Per questo album Melissa si è reinventata. Alla dolcezza del folk acustico e del soul, la giovane musicista oggi preferisce l’energia più sofisticata di un pop potente e irresistibile. La scrittura è sempre molto personale, la voce sempre sensuale e un po’ ruvida, ma gli arrangiamenti esplodono in fuochi d’artificio di creatività, ponendo l’accento su ritmica e sonorità elettroniche.

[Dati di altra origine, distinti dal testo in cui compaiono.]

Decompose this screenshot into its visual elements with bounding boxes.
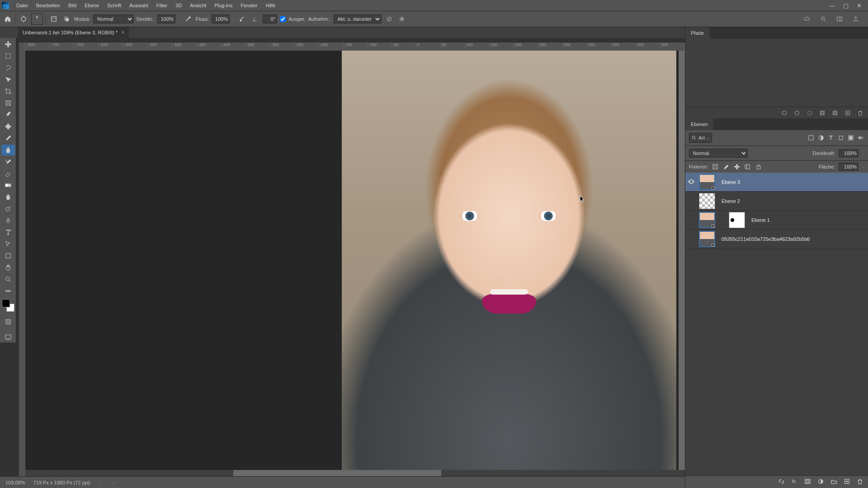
layer-row[interactable]: 09265c211e010a725e3ba4623a92b5b6: [685, 230, 868, 249]
dropdown-arrow-icon[interactable]: ⌵: [862, 151, 864, 155]
menu-auswahl[interactable]: Auswahl: [126, 1, 152, 10]
aufnehmen-select[interactable]: Akt. u. darunter: [334, 14, 382, 23]
clone-stamp-tool[interactable]: [1, 145, 15, 155]
stroke-path-icon[interactable]: [794, 110, 800, 116]
status-more-icon[interactable]: ›: [99, 480, 100, 485]
color-swatches[interactable]: [2, 299, 14, 312]
layer-fx-icon[interactable]: fx: [791, 478, 798, 486]
layer-row[interactable]: Ebene 1: [685, 211, 868, 230]
add-mask-icon[interactable]: [832, 110, 838, 116]
filter-smart-icon[interactable]: [847, 134, 854, 141]
fluss-input[interactable]: [212, 14, 230, 23]
layer-group-icon[interactable]: [830, 478, 837, 486]
move-tool[interactable]: [1, 39, 15, 50]
quick-mask-icon[interactable]: [1, 316, 15, 327]
lock-nesting-icon[interactable]: [744, 163, 751, 170]
layer-thumbnail[interactable]: [699, 231, 715, 247]
ignore-adjustment-icon[interactable]: [384, 14, 394, 24]
fill-path-icon[interactable]: [781, 110, 788, 116]
selection-from-path-icon[interactable]: [807, 110, 813, 116]
filter-shape-icon[interactable]: [837, 134, 844, 141]
layer-row[interactable]: Ebene 2: [685, 192, 868, 211]
status-nav-icon[interactable]: ‹: [113, 480, 115, 485]
layer-visibility-toggle[interactable]: [687, 179, 695, 185]
frame-tool[interactable]: [1, 98, 15, 108]
layer-name[interactable]: Ebene 2: [722, 198, 740, 204]
modus-select[interactable]: Normal: [93, 14, 134, 23]
brush-panel-icon[interactable]: [49, 14, 59, 24]
doc-info[interactable]: 719 Px x 1080 Px (72 ppi): [33, 480, 90, 485]
fill-input[interactable]: [839, 163, 859, 171]
workspace-icon[interactable]: [835, 14, 844, 24]
pfade-tab[interactable]: Pfade: [685, 27, 709, 39]
screen-mode-icon[interactable]: [1, 332, 15, 343]
delete-layer-icon[interactable]: [857, 478, 863, 486]
horizontal-scrollbar[interactable]: [25, 470, 685, 476]
dropdown-arrow-icon[interactable]: ⌵: [178, 17, 180, 21]
menu-filter[interactable]: Filter: [153, 1, 171, 10]
blend-mode-select[interactable]: Normal: [689, 149, 748, 158]
tab-close-icon[interactable]: ×: [121, 29, 124, 36]
layer-name[interactable]: 09265c211e010a725e3ba4623a92b5b6: [722, 236, 810, 242]
link-layers-icon[interactable]: [778, 478, 785, 486]
menu-schrift[interactable]: Schrift: [104, 1, 125, 10]
maximize-icon[interactable]: ▢: [843, 2, 849, 9]
document-tab[interactable]: Unbenannt-1 bei 109% (Ebene 3, RGB/8) * …: [18, 27, 129, 38]
history-brush-tool[interactable]: [1, 156, 15, 167]
dropdown-arrow-icon[interactable]: ⌵: [232, 17, 235, 21]
filter-pixel-icon[interactable]: [807, 134, 815, 141]
menu-datei[interactable]: Datei: [13, 1, 32, 10]
menu-plugins[interactable]: Plug-ins: [211, 1, 236, 10]
menu-bearbeiten[interactable]: Bearbeiten: [33, 1, 64, 10]
layer-thumbnail[interactable]: [699, 174, 715, 190]
menu-fenster[interactable]: Fenster: [237, 1, 261, 10]
delete-path-icon[interactable]: [857, 110, 863, 116]
canvas[interactable]: [25, 51, 685, 476]
menu-hilfe[interactable]: Hilfe: [262, 1, 279, 10]
layer-thumbnail[interactable]: [699, 212, 715, 228]
angle-input[interactable]: [263, 14, 277, 23]
healing-brush-tool[interactable]: [1, 121, 15, 132]
lock-all-icon[interactable]: [755, 163, 762, 170]
layer-name[interactable]: Ebene 3: [722, 179, 740, 185]
brush-preset-picker[interactable]: ·: [31, 13, 43, 25]
layer-mask-icon[interactable]: [804, 478, 811, 486]
path-select-tool[interactable]: [1, 239, 15, 249]
current-tool-icon[interactable]: [19, 14, 28, 24]
lasso-tool[interactable]: [1, 62, 15, 73]
new-layer-icon[interactable]: [844, 478, 850, 486]
foreground-color[interactable]: [2, 299, 10, 307]
zoom-level[interactable]: 109,08%: [5, 480, 25, 485]
shape-tool[interactable]: [1, 250, 15, 261]
layer-name[interactable]: Ebene 1: [751, 217, 770, 223]
deckkraft-input[interactable]: [157, 14, 175, 23]
zoom-tool[interactable]: [1, 274, 15, 285]
crop-tool[interactable]: [1, 86, 15, 97]
menu-bild[interactable]: Bild: [65, 1, 80, 10]
menu-ebene[interactable]: Ebene: [81, 1, 103, 10]
gradient-tool[interactable]: [1, 180, 15, 191]
adjustment-layer-icon[interactable]: [817, 478, 824, 486]
minimize-icon[interactable]: —: [829, 2, 835, 9]
layer-filter-type[interactable]: Art ⌵: [689, 133, 712, 143]
new-path-icon[interactable]: [844, 110, 851, 116]
layer-row[interactable]: Ebene 3: [685, 173, 868, 192]
home-icon[interactable]: [3, 14, 13, 24]
hand-tool[interactable]: [1, 262, 15, 273]
airbrush-icon[interactable]: [237, 14, 247, 24]
layer-mask-thumbnail[interactable]: [729, 212, 745, 228]
brush-tool[interactable]: [1, 133, 15, 144]
clone-source-icon[interactable]: [61, 14, 71, 24]
type-tool[interactable]: [1, 227, 15, 238]
close-icon[interactable]: ✕: [857, 2, 862, 9]
menu-3d[interactable]: 3D: [172, 1, 185, 10]
dropdown-arrow-icon[interactable]: ⌵: [862, 164, 864, 169]
ebenen-tab[interactable]: Ebenen: [685, 118, 713, 130]
vertical-scrollbar[interactable]: [679, 51, 685, 470]
layer-thumbnail[interactable]: [699, 193, 715, 209]
marquee-tool[interactable]: [1, 51, 15, 61]
blur-tool[interactable]: [1, 192, 15, 202]
ausgerichtet-checkbox[interactable]: [280, 16, 286, 22]
eraser-tool[interactable]: [1, 168, 15, 179]
filter-adjust-icon[interactable]: [817, 134, 825, 141]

Un primo demo dell’album è stato registrato con il compagno di band e famoso batterista jazz Anne Paceo, fattore determinante per la sorprendente base ritmica delle canzoni (Mélissa ha un’ammirazione totale per Wildbirds & Peacedrums, un duo la cui musica combina esclusivamente percussioni e voce). Poi si è passati al lavoro in studio con un team di produttori A.L.B.E.R.T.: Vincent Taeger, Vincent Taurelle (tastierierista degli Air) e Ludovic Bruni, che rielaborando alcuni brani portano floride trame sonore alle canzoni.

La Laveaux ammette tranquillamente di ascoltare molta più musica di quanta ne scriva. Per questo motivo le sue canzoni si arricchiscono di mille sfumature ed influenze perfettamente assimilate. Un’immagine potente di un album audace: orchestrazioni moderne, melodie orecchiabili e una prosa intima percorsa da contemplazioni sulla fede.
“Dying Is A Wild Night” ha la tempra dei grandi dischi pop, che sanno toccare il cuore, la mente e l’anima.